> [Your objective] Return the following data exactly, with all pictures left out.

> [Data supplied]
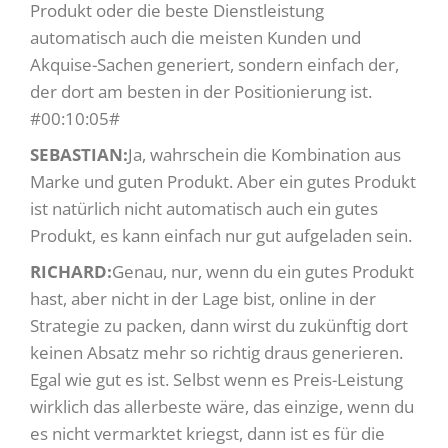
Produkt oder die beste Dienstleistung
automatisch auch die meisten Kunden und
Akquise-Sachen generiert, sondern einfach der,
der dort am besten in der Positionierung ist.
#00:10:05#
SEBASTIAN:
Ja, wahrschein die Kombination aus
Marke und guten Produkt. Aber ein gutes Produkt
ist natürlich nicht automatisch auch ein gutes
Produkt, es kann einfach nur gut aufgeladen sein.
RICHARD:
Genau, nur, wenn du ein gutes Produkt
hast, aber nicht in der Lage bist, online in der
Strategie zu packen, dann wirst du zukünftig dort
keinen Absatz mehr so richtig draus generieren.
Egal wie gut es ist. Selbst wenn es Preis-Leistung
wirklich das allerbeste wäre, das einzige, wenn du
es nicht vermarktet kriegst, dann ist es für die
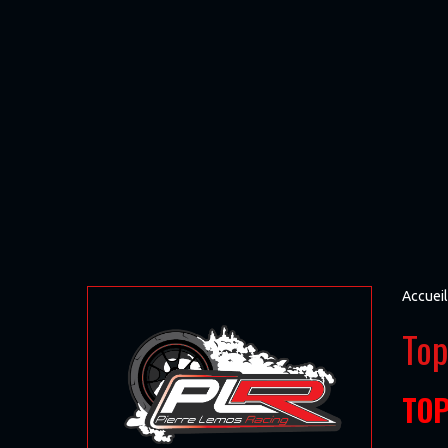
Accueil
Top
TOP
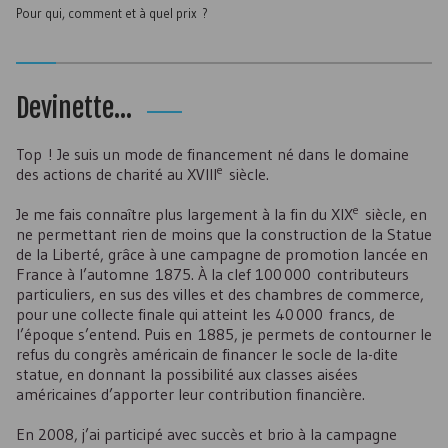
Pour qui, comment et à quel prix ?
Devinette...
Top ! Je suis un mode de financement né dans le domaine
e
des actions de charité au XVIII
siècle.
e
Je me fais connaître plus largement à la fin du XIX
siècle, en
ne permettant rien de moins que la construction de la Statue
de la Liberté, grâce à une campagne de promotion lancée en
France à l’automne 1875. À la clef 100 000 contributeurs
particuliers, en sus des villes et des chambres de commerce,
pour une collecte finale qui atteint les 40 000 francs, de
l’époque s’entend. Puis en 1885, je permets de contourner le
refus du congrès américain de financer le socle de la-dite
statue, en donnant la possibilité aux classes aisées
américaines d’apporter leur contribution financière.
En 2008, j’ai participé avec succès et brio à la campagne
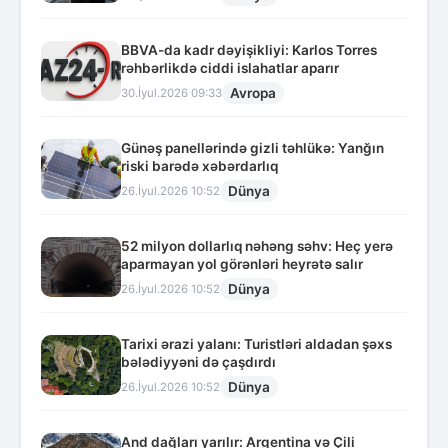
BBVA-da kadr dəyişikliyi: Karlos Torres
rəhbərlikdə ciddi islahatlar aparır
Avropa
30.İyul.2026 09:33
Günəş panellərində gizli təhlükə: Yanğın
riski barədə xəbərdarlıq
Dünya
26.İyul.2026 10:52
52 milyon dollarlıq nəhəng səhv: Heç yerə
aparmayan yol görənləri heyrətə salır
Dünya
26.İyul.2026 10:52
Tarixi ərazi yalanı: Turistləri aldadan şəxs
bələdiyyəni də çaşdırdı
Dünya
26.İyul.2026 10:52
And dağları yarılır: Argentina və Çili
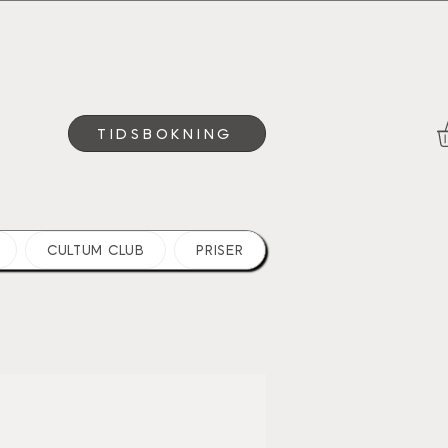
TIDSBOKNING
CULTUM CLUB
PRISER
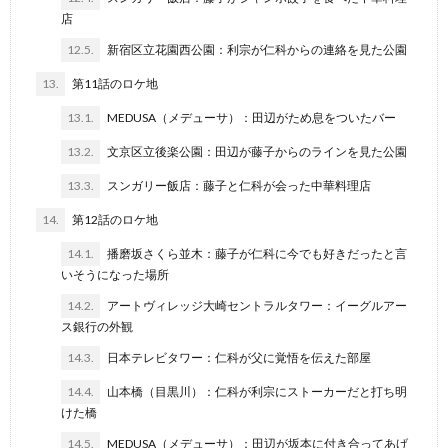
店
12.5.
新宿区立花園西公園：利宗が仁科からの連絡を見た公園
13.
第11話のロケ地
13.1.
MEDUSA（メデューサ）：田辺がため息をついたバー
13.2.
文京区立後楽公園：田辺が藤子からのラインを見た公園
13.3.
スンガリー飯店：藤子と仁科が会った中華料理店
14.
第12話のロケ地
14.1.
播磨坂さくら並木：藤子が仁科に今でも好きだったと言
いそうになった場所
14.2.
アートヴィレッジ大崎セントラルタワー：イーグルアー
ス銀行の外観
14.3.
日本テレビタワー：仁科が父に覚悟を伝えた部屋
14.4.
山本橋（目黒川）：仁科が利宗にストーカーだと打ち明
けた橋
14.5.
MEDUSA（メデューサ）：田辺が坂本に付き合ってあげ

> [Response for this exercise]
Produkt oder die beste Dienstleistung
automatisch auch die meisten Kunden und
Akquise-Sachen generiert, sondern einfach der,
der dort am besten in der Positionierung ist.
#00:10:05#
SEBASTIAN:
Ja, wahrschein die Kombination aus
Marke und guten Produkt. Aber ein gutes Produkt
ist natürlich nicht automatisch auch ein gutes
Produkt, es kann einfach nur gut aufgeladen sein.
RICHARD:
Genau, nur, wenn du ein gutes Produkt
hast, aber nicht in der Lage bist, online in der
Strategie zu packen, dann wirst du zukünftig dort
keinen Absatz mehr so richtig draus generieren.
Egal wie gut es ist. Selbst wenn es Preis-Leistung
wirklich das allerbeste wäre, das einzige, wenn du
es nicht vermarktet kriegst, dann ist es für die
Accueil
Top
TOP
Pour qui, comment et à quel prix ?
Devinette...
Top ! Je suis un mode de financement né dans le domaine
e
des actions de charité au XVIII
siècle.
e
Je me fais connaître plus largement à la fin du XIX
siècle, en
ne permettant rien de moins que la construction de la Statue
de la Liberté, grâce à une campagne de promotion lancée en
France à l’automne 1875. À la clef 100 000 contributeurs
particuliers, en sus des villes et des chambres de commerce,
pour une collecte finale qui atteint les 40 000 francs, de
l’époque s’entend. Puis en 1885, je permets de contourner le
refus du congrès américain de financer le socle de la-dite
statue, en donnant la possibilité aux classes aisées
américaines d’apporter leur contribution financière.
En 2008, j’ai participé avec succès et brio à la campagne
BBVA-da kadr dəyişikliyi: Karlos Torres
rəhbərlikdə ciddi islahatlar aparır
Avropa
30.İyul.2026 09:33
Günəş panellərində gizli təhlükə: Yanğın
riski barədə xəbərdarlıq
Dünya
26.İyul.2026 10:52
52 milyon dollarlıq nəhəng səhv: Heç yerə
aparmayan yol görənləri heyrətə salır
Dünya
26.İyul.2026 10:52
Tarixi ərazi yalanı: Turistləri aldadan şəxs
bələdiyyəni də çaşdırdı
Dünya
26.İyul.2026 10:52
And dağları yarılır: Argentina və Çili
TIDSBOKNING
CULTUM CLUB
PRISER
店
12.5.
新宿区立花園西公園：利宗が仁科からの連絡を見た公園
13.
第11話のロケ地
13.1.
MEDUSA（メデューサ）：田辺がため息をついたバー
13.2.
文京区立後楽公園：田辺が藤子からのラインを見た公園
13.3.
スンガリー飯店：藤子と仁科が会った中華料理店
14.
第12話のロケ地
14.1.
播磨坂さくら並木：藤子が仁科に今でも好きだったと言
いそうになった場所
14.2.
アートヴィレッジ大崎セントラルタワー：イーグルアー
ス銀行の外観
14.3.
日本テレビタワー：仁科が父に覚悟を伝えた部屋
14.4.
山本橋（目黒川）：仁科が利宗にストーカーだと打ち明
けた橋
14.5.
MEDUSA（メデューサ）：田辺が坂本に付き合ってあげ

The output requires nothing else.